**Task to carry out**: Retrieve every line of the data holding the word "gold".

Items listed in a dataset:

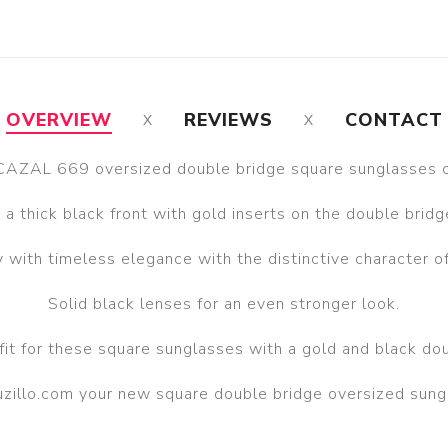
OVERVIEW
REVIEWS
CONTACT
CAZAL 669 oversized double bridge square sunglasses co
 a thick black front with gold inserts on the double brid
 with timeless elegance with the distinctive character 
Solid black lenses for an even stronger look.
fit for these square sunglasses with a gold and black dou
auzillo.com your new square double bridge oversized sun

**Result**:
 a thick black front with gold inserts on the double brid
fit for these square sunglasses with a gold and black dou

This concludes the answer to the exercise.